Mrs. Radcliffe and the Critics.
It is singular that although Mrs. Radcliffe's beautiful descriptions of foreign scenery, composed solely from the materials afforded by travellers, collected and embodied by her own genius, were marked in a particular degree with the characteristics of fancy portraits, yet many of her contemporaries conceived them to be exact descriptions of scenes which she had visited in person. One report transmitted to the public by the _Edinburgh Review_, stated that Mr. and Mrs. Radcliffe had visited Italy; that Mr. Radcliffe had been attached to one of the British embassies in that country; and that it was here his gifted consort imbibed the taste for picturesque scenery, and for mouldering ruins, and for the obscure and gloomy anecdotes which tradition relates of their former inhabitants. This is so far a mistake, as Mrs. Radcliffe never was in Italy; but it has been mentioned, in explanation, that she probably availed herself of the acquaintance she formed in 1793 with the magnificent scenery on the banks of the Rhine, and the frowning remains of feudal castles with which it abounds. The inaccuracy of the reviewer is of no great consequence; but a more absurd report found its way into print, namely, that Mrs. Radcliffe, having visited the fine old Gothic mansion of Haddon House, had insisted upon remaining a night there, in the course of which she had been inspired with all that enthusiasm for Gothic residences, hidden passages, and mouldering walls, which marks her writings. Mrs. Radcliffe, we are assured, never saw Haddon House; and although it was a place excellently worth her attention, and could hardly have been seen by her without suggesting some of those ideas in which her imagination naturally revelled, yet we should suppose the mechanical aid to invention--the recipe for fine writing--the sleeping in a dismantled and unfurnished old house, was likely to be rewarded with nothing but a cold, and was an affectation of enthusiasm to which Mrs. Radcliffe would have disdained to have recourse.
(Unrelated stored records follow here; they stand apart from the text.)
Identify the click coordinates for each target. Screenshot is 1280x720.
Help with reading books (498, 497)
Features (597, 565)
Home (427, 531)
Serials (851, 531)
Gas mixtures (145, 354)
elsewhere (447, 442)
These are the opinions of Sir Walter Scott; appended to them are these somewhat depreciatory remarks made by Dunlop, in his _History of Fiction_:--
"In the writings of Mrs. Radcliffe there is a considerable degree of uniformity and mannerism, which is perhaps the case with all the productions of a strong and original genius. Her heroines too nearly resemble each other, or rather they possess hardly any shade of difference. They have all blue eyes and auburn hair--the form of each of them has 'the airy lightness of a nymph'--they are all fond of watching the setting sun, and catching the purple tints of evening, and the vivid glow or fading splendour of the western horizon. Unfortunately they are all likewise early risers. I say unfortunately, for in every exigency Mrs. Radcliffe's heroines are provided with a pencil and paper, and the sun is never allowed to rise nor set in peace. Like Tilburina in the play, they are 'inconsolable to the minuet in Ariadne,' and in the most distressing circumstances find time to compose sonnets to sunrise, the bat, a sea-nymph, a lily, or a butterfly."